*Excerpted records:*
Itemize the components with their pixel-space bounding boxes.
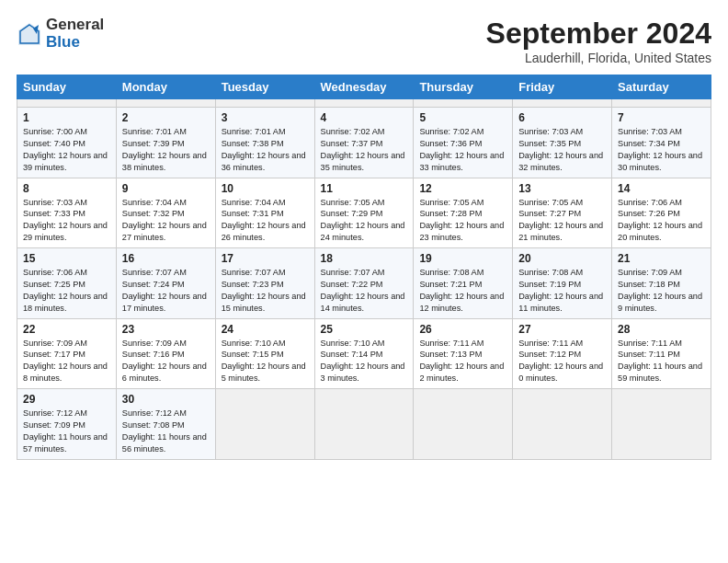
cell-4-4: 26Sunrise: 7:11 AMSunset: 7:13 PMDayligh…	[414, 318, 513, 389]
col-header-monday: Monday	[116, 75, 215, 99]
day-number: 17	[222, 252, 309, 265]
col-header-sunday: Sunday	[17, 75, 117, 99]
cell-2-0: 8Sunrise: 7:03 AMSunset: 7:33 PMDaylight…	[17, 178, 117, 248]
cell-2-2: 10Sunrise: 7:04 AMSunset: 7:31 PMDayligh…	[215, 178, 314, 248]
day-number: 4	[321, 111, 408, 124]
cell-2-5: 13Sunrise: 7:05 AMSunset: 7:27 PMDayligh…	[513, 178, 612, 248]
cell-5-2	[215, 389, 314, 460]
cell-content: Sunrise: 7:10 AMSunset: 7:15 PMDaylight:…	[222, 338, 309, 385]
cell-content: Sunrise: 7:12 AMSunset: 7:08 PMDaylight:…	[122, 408, 210, 455]
cell-content: Sunrise: 7:11 AMSunset: 7:13 PMDaylight:…	[419, 338, 506, 385]
cell-content: Sunrise: 7:10 AMSunset: 7:14 PMDaylight:…	[321, 338, 408, 385]
week-row-5: 29Sunrise: 7:12 AMSunset: 7:09 PMDayligh…	[17, 389, 711, 460]
cell-content: Sunrise: 7:08 AMSunset: 7:19 PMDaylight:…	[518, 267, 606, 315]
logo-general: General	[46, 17, 104, 34]
cell-1-0: 1Sunrise: 7:00 AMSunset: 7:40 PMDaylight…	[17, 108, 117, 178]
logo: General Blue	[17, 17, 104, 51]
cell-content: Sunrise: 7:05 AMSunset: 7:28 PMDaylight:…	[419, 197, 506, 245]
cell-content: Sunrise: 7:03 AMSunset: 7:34 PMDaylight:…	[618, 126, 705, 174]
cell-content: Sunrise: 7:05 AMSunset: 7:27 PMDaylight:…	[518, 197, 606, 245]
day-number: 3	[222, 111, 309, 124]
cell-5-4	[414, 389, 513, 460]
col-header-wednesday: Wednesday	[314, 75, 414, 99]
day-number: 18	[321, 252, 408, 265]
cell-0-6	[612, 99, 711, 108]
day-number: 9	[122, 182, 210, 195]
cell-0-2	[215, 99, 314, 108]
cell-content: Sunrise: 7:00 AMSunset: 7:40 PMDaylight:…	[23, 126, 110, 174]
cell-content: Sunrise: 7:11 AMSunset: 7:12 PMDaylight:…	[518, 338, 606, 385]
day-number: 21	[618, 252, 705, 265]
logo-blue: Blue	[46, 34, 104, 52]
cell-0-4	[414, 99, 513, 108]
day-number: 15	[23, 252, 110, 265]
cell-content: Sunrise: 7:06 AMSunset: 7:25 PMDaylight:…	[23, 267, 110, 315]
day-number: 1	[23, 111, 110, 124]
day-number: 25	[321, 323, 408, 336]
header-row: SundayMondayTuesdayWednesdayThursdayFrid…	[17, 75, 711, 99]
cell-content: Sunrise: 7:05 AMSunset: 7:29 PMDaylight:…	[321, 197, 408, 245]
cell-2-6: 14Sunrise: 7:06 AMSunset: 7:26 PMDayligh…	[612, 178, 711, 248]
cell-2-1: 9Sunrise: 7:04 AMSunset: 7:32 PMDaylight…	[116, 178, 215, 248]
day-number: 10	[222, 182, 309, 195]
cell-1-3: 4Sunrise: 7:02 AMSunset: 7:37 PMDaylight…	[314, 108, 414, 178]
cell-0-5	[513, 99, 612, 108]
cell-content: Sunrise: 7:07 AMSunset: 7:24 PMDaylight:…	[122, 267, 210, 315]
cell-4-5: 27Sunrise: 7:11 AMSunset: 7:12 PMDayligh…	[513, 318, 612, 389]
day-number: 7	[618, 111, 705, 124]
cell-content: Sunrise: 7:09 AMSunset: 7:16 PMDaylight:…	[122, 338, 210, 385]
location: Lauderhill, Florida, United States	[486, 51, 711, 65]
week-row-3: 15Sunrise: 7:06 AMSunset: 7:25 PMDayligh…	[17, 248, 711, 319]
cell-content: Sunrise: 7:09 AMSunset: 7:18 PMDaylight:…	[618, 267, 705, 315]
header-area: General Blue September 2024 Lauderhill, …	[17, 17, 711, 65]
cell-0-1	[116, 99, 215, 108]
cell-content: Sunrise: 7:01 AMSunset: 7:39 PMDaylight:…	[122, 126, 210, 174]
day-number: 8	[23, 182, 110, 195]
cell-3-2: 17Sunrise: 7:07 AMSunset: 7:23 PMDayligh…	[215, 248, 314, 319]
week-row-2: 8Sunrise: 7:03 AMSunset: 7:33 PMDaylight…	[17, 178, 711, 248]
cell-content: Sunrise: 7:12 AMSunset: 7:09 PMDaylight:…	[23, 408, 110, 455]
month-title: September 2024	[486, 17, 711, 51]
cell-5-5	[513, 389, 612, 460]
cell-content: Sunrise: 7:06 AMSunset: 7:26 PMDaylight:…	[618, 197, 705, 245]
cell-3-1: 16Sunrise: 7:07 AMSunset: 7:24 PMDayligh…	[116, 248, 215, 319]
cell-5-6	[612, 389, 711, 460]
cell-content: Sunrise: 7:02 AMSunset: 7:37 PMDaylight:…	[321, 126, 408, 174]
day-number: 24	[222, 323, 309, 336]
page: General Blue September 2024 Lauderhill, …	[0, 0, 728, 563]
cell-content: Sunrise: 7:07 AMSunset: 7:23 PMDaylight:…	[222, 267, 309, 315]
logo-icon	[17, 21, 42, 47]
day-number: 12	[419, 182, 506, 195]
cell-1-5: 6Sunrise: 7:03 AMSunset: 7:35 PMDaylight…	[513, 108, 612, 178]
week-row-4: 22Sunrise: 7:09 AMSunset: 7:17 PMDayligh…	[17, 318, 711, 389]
cell-content: Sunrise: 7:04 AMSunset: 7:31 PMDaylight:…	[222, 197, 309, 245]
cell-content: Sunrise: 7:03 AMSunset: 7:35 PMDaylight:…	[518, 126, 606, 174]
col-header-friday: Friday	[513, 75, 612, 99]
cell-2-3: 11Sunrise: 7:05 AMSunset: 7:29 PMDayligh…	[314, 178, 414, 248]
cell-5-0: 29Sunrise: 7:12 AMSunset: 7:09 PMDayligh…	[17, 389, 117, 460]
cell-content: Sunrise: 7:04 AMSunset: 7:32 PMDaylight:…	[122, 197, 210, 245]
cell-content: Sunrise: 7:03 AMSunset: 7:33 PMDaylight:…	[23, 197, 110, 245]
cell-5-3	[314, 389, 414, 460]
cell-content: Sunrise: 7:09 AMSunset: 7:17 PMDaylight:…	[23, 338, 110, 385]
day-number: 26	[419, 323, 506, 336]
cell-3-4: 19Sunrise: 7:08 AMSunset: 7:21 PMDayligh…	[414, 248, 513, 319]
cell-2-4: 12Sunrise: 7:05 AMSunset: 7:28 PMDayligh…	[414, 178, 513, 248]
cell-0-3	[314, 99, 414, 108]
day-number: 13	[518, 182, 606, 195]
col-header-thursday: Thursday	[414, 75, 513, 99]
cell-4-0: 22Sunrise: 7:09 AMSunset: 7:17 PMDayligh…	[17, 318, 117, 389]
day-number: 5	[419, 111, 506, 124]
day-number: 2	[122, 111, 210, 124]
day-number: 22	[23, 323, 110, 336]
calendar-table: SundayMondayTuesdayWednesdayThursdayFrid…	[17, 75, 711, 460]
cell-1-4: 5Sunrise: 7:02 AMSunset: 7:36 PMDaylight…	[414, 108, 513, 178]
cell-content: Sunrise: 7:01 AMSunset: 7:38 PMDaylight:…	[222, 126, 309, 174]
day-number: 14	[618, 182, 705, 195]
cell-4-3: 25Sunrise: 7:10 AMSunset: 7:14 PMDayligh…	[314, 318, 414, 389]
col-header-saturday: Saturday	[612, 75, 711, 99]
col-header-tuesday: Tuesday	[215, 75, 314, 99]
week-row-0	[17, 99, 711, 108]
cell-1-2: 3Sunrise: 7:01 AMSunset: 7:38 PMDaylight…	[215, 108, 314, 178]
cell-3-0: 15Sunrise: 7:06 AMSunset: 7:25 PMDayligh…	[17, 248, 117, 319]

*Task:* Throughout the data above, report every line that contains the string "Lauderhill".

*Written answer:*
location: Lauderhill, Florida, United States	[486, 51, 711, 65]
header-area: General Blue September 2024 Lauderhill, …	[17, 17, 711, 65]
page: General Blue September 2024 Lauderhill, …	[0, 0, 728, 563]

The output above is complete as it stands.